Implementation-defined behavior is like unspecified behavior, where the implementation additionally is required to document what the actual result will be on this particular implementation. You can’t rely on a particular answer in portable code because another implementation could choose to do something different, but you can rely on what it will be on this compiler and platform.

2. For each of the following, write a short function … where if the assertion is not checked and is false then the effect:

(a) is always undefined behavior

Easy peasy! Let’s dereference a null pointer:

// Example 2(a): If assert is violated, always undefined behavior

void deref_and_set( int* p ) {
    assert( p );
    *p = 42;
}

The function asserts that p is not null, and then on the next line unconditionally dereferences p and scribbles over the location it points to. If p is null and the assertion checking is off so that we can get to the next line, the compiler is allowed to make running the whole program format our hard drive.
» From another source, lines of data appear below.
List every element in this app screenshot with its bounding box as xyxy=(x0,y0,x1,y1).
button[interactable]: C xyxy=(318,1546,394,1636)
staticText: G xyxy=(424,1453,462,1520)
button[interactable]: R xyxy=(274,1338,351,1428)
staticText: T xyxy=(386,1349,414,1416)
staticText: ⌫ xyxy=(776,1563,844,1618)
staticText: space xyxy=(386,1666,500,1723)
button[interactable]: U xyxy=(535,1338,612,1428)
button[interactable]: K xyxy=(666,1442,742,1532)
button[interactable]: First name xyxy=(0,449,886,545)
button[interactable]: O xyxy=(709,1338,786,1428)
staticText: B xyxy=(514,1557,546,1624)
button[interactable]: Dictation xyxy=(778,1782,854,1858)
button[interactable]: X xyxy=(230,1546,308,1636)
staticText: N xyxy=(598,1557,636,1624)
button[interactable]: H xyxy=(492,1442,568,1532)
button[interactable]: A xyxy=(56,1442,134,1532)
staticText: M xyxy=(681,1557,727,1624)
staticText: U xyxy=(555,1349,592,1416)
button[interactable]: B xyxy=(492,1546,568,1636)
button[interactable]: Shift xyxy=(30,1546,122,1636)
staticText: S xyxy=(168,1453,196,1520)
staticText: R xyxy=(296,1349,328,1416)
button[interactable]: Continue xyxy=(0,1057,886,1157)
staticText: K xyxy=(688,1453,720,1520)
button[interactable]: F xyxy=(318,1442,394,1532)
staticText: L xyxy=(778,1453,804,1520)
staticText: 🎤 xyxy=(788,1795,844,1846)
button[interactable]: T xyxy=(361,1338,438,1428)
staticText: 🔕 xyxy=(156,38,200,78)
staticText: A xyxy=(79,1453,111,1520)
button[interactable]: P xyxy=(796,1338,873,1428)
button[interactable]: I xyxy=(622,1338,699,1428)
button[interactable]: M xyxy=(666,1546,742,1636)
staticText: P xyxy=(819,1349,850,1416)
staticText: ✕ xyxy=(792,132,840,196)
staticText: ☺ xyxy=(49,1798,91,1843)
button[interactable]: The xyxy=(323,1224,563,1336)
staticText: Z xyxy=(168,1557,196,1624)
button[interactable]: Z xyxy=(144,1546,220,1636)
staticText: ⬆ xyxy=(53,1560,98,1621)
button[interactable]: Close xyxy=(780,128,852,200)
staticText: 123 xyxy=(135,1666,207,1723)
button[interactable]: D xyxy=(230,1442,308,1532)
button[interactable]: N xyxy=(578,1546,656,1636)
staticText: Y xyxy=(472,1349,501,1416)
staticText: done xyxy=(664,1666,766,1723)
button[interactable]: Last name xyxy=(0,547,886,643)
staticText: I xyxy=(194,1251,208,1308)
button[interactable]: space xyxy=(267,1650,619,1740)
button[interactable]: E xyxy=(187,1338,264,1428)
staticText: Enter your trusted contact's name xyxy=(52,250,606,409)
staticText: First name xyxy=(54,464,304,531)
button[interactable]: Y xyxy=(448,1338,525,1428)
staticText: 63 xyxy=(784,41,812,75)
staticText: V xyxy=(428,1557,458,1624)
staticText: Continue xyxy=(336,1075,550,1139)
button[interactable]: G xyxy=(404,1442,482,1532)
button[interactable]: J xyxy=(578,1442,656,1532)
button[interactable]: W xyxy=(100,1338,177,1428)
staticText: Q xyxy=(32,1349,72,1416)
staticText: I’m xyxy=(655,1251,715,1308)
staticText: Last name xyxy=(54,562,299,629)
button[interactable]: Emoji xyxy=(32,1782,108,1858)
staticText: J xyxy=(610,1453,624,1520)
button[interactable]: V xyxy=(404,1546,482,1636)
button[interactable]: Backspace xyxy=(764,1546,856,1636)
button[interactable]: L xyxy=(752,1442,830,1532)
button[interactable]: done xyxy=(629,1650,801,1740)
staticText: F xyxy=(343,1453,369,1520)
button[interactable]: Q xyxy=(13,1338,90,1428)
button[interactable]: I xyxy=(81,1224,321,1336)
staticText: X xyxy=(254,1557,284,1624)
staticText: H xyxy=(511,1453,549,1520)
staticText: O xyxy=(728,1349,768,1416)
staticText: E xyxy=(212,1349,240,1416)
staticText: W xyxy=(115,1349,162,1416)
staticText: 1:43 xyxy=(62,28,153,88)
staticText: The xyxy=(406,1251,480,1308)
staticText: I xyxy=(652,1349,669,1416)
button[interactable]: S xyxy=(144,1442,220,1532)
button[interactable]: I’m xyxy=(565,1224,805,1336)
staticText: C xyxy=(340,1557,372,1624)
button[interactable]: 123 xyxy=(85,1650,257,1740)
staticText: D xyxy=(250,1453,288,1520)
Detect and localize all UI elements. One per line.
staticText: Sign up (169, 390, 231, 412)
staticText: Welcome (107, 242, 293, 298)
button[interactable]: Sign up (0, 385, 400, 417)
(b) possibly results in undefined behavior

A general way to describe this class of program is that the call site has two bugs: first, it violates a precondition (so the callee’s results are always at least unspecified), and then it additionally then uses the unspecified result without checking it and/or in a dangerous way.

To make up an example, let’s bisect a numeric range:

// Example 2(b): If assert is violated, might lead to undefined behavior

int midpoint( int low, int high ) {
    assert( low <= high );
    return low + (high-low)/2;
        // less overflow-prone than “(low+high)/2”
        // more accurate than “low/2 + high/2”
}

The author of midpoint could have made the function more robust to take the values in either order, and thus eliminated the assertion, but assume they had a reason not to, as alluded to in the comments.

Violating the assertion does not result in undefined behavior directly. The function just doesn’t specify (ahem!) its results if call sites call it in a way that violates the precondition the assertion is testing. If the precondition is violated, then the function can add a negative number to low. But just calculating and returning some other int is not (yet) undefined behavior.

For many call sites, a bad call to midpoint won’t lead to later undefined behavior.

However, it’s possible that some call site might go on to use the unspecified result in a way that does end up being real undefined behavior, such as using it as an array index that performs an out-of-bounds access:

auto m = midpoint( low_index(arr1), high_index(arr2) );   // unspecified
   // here we expect m >= low_index(arr1) ...
stats[m-low_index(arr1)]++;                 // --> potentially undefined

This call site code has a typo, and accidentally mixes the low and high indexes of unrelated containers, which can violate the precondition and result in an index that is less than the “low” value. Then in the next line it tries to use it as an offset index into an instrumentation statistics array, which is undefined behavior for a negative number.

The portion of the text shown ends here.